Collected data
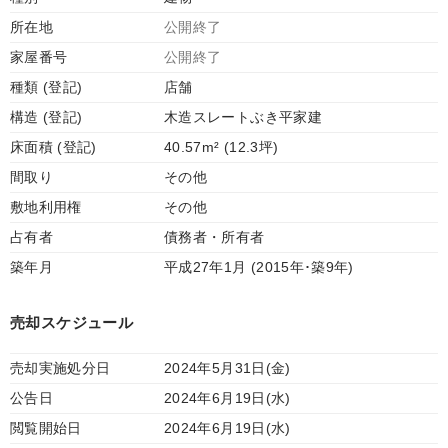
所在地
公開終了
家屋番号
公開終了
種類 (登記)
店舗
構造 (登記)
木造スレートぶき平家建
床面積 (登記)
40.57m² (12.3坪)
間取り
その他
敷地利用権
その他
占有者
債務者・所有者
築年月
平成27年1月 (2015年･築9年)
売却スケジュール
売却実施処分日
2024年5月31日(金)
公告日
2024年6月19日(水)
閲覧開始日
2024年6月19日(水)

...

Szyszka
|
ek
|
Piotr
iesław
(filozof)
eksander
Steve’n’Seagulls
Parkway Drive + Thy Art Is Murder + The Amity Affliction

WORK TASK:
Above are the records; print exactly the lines from the line with "Steve’n’Seagulls" to the line with "Parkway Drive +", including both, and nothing else.

PROBLEM SOLUTION:
Steve’n’Seagulls
Parkway Drive + Thy Art Is Murder + The Amity Affliction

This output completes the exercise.